#### TASK PROMPT:
Restate every line of the material below word for word, skipping the images.

#### EXTRACTED INFORMATION:
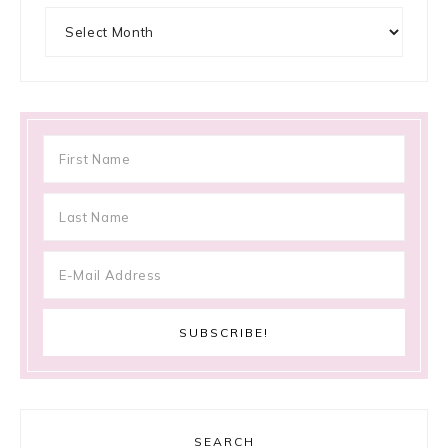
Archives
SEARCH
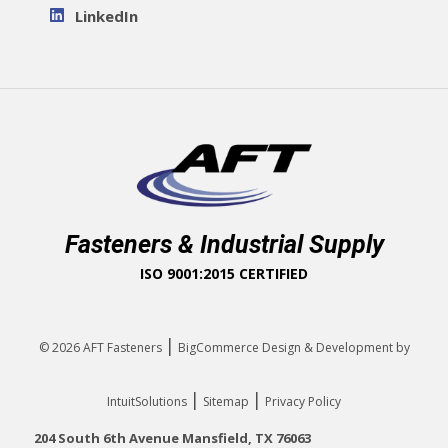
LinkedIn
Fasteners & Industrial Supply
ISO 9001:2015 CERTIFIED
|
© 2026
AFT Fasteners
BigCommerce Design & Development by
|
|
IntuitSolutions
Sitemap
Privacy Policy
204 South 6th Avenue Mansfield, TX 76063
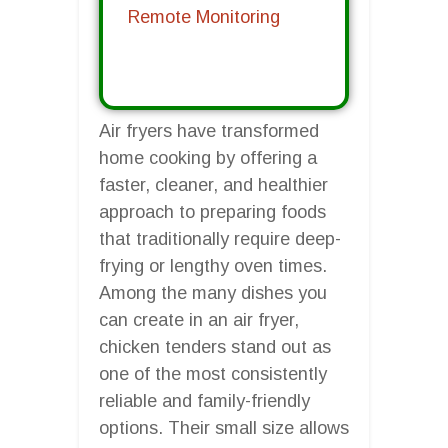
Remote Monitoring
Air fryers have transformed
home cooking by offering a
faster, cleaner, and healthier
approach to preparing foods
that traditionally require deep-
frying or lengthy oven times.
Among the many dishes you
can create in an air fryer,
chicken tenders stand out as
one of the most consistently
reliable and family-friendly
options. Their small size allows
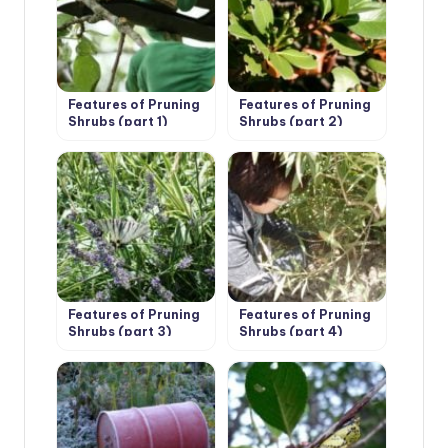
Features of Pruning
Features of Pruning
Shrubs (part 1)
Shrubs (part 2)
Features of Pruning
Features of Pruning
Shrubs (part 3)
Shrubs (part 4)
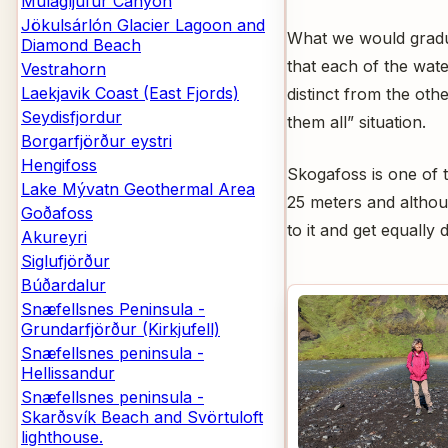
Múlagljúfur Canyon
Jökulsárlón Glacier Lagoon and
What we would gradua
Diamond Beach
that each of the wate
Vestrahorn
Laekjavik Coast (East Fjords)
distinct from the oth
Seydisfjordur
them all” situation.
Borgarfjörður eystri
Hengifoss
Skogafoss is one of t
Lake Mývatn Geothermal Area
25 meters and althoug
Goðafoss
to it and get equally
Akureyri
Siglufjörður
Búðardalur
Snæfellsnes Peninsula -
Grundarfjörður (Kirkjufell)
Snæfellsnes peninsula -
Hellissandur
Snæfellsnes peninsula -
Skarðsvík Beach and Svörtuloft
lighthouse.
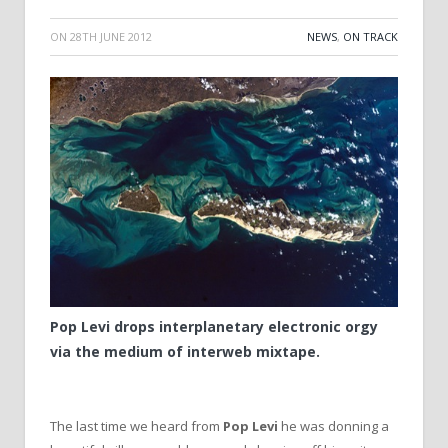
ON
28TH JUNE 2012
NEWS
,
ON TRACK
Pop Levi drops interplanetary electronic orgy
via the medium of interweb mixtape.
The last time we heard from
Pop Levi
he was donning a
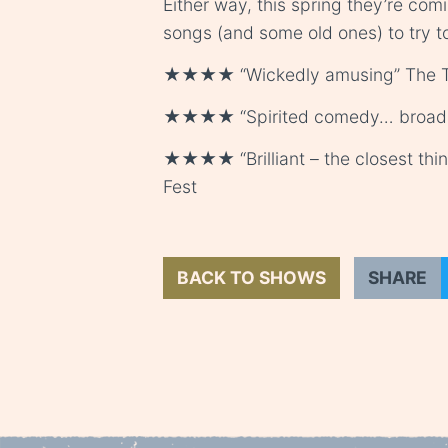
Either way, this spring they’re com
songs (and some old ones) to try 
★★★★ “Wickedly amusing” The 
★★★★ “Spirited comedy… broad, 
★★★★ “Brilliant – the closest thin
Fest
BACK TO SHOWS
SHARE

#### SOLUTION FOR THIS PROBLEM:
Archives
SEARCH
LinkedIn
Fasteners & Industrial Supply
ISO 9001:2015 CERTIFIED
|
© 2026
AFT Fasteners
BigCommerce Design & Development by
|
|
IntuitSolutions
Sitemap
Privacy Policy
204 South 6th Avenue Mansfield, TX 76063
Remote Monitoring
Air fryers have transformed
home cooking by offering a
faster, cleaner, and healthier
approach to preparing foods
that traditionally require deep-
frying or lengthy oven times.
Among the many dishes you
can create in an air fryer,
chicken tenders stand out as
one of the most consistently
reliable and family-friendly
options. Their small size allows
Features of Pruning
Features of Pruning
Shrubs (part 1)
Shrubs (part 2)
Features of Pruning
Features of Pruning
Shrubs (part 3)
Shrubs (part 4)
Múlagljúfur Canyon
Jökulsárlón Glacier Lagoon and
What we would gradua
Diamond Beach
that each of the wate
Vestrahorn
Laekjavik Coast (East Fjords)
distinct from the oth
Seydisfjordur
them all” situation.
Borgarfjörður eystri
Hengifoss
Skogafoss is one of t
Lake Mývatn Geothermal Area
25 meters and althoug
Goðafoss
to it and get equally
Akureyri
Siglufjörður
Búðardalur
Snæfellsnes Peninsula -
Grundarfjörður (Kirkjufell)
Snæfellsnes peninsula -
Hellissandur
Snæfellsnes peninsula -
Skarðsvík Beach and Svörtuloft
lighthouse.
ON
28TH JUNE 2012
NEWS
,
ON TRACK
Pop Levi drops interplanetary electronic orgy
via the medium of interweb mixtape.
The last time we heard from
Pop Levi
he was donning a
Either way, this spring they’re com
songs (and some old ones) to try 
★★★★ “Wickedly amusing” The 
★★★★ “Spirited comedy… broad, 
★★★★ “Brilliant – the closest thin
Fest
BACK TO SHOWS
SHARE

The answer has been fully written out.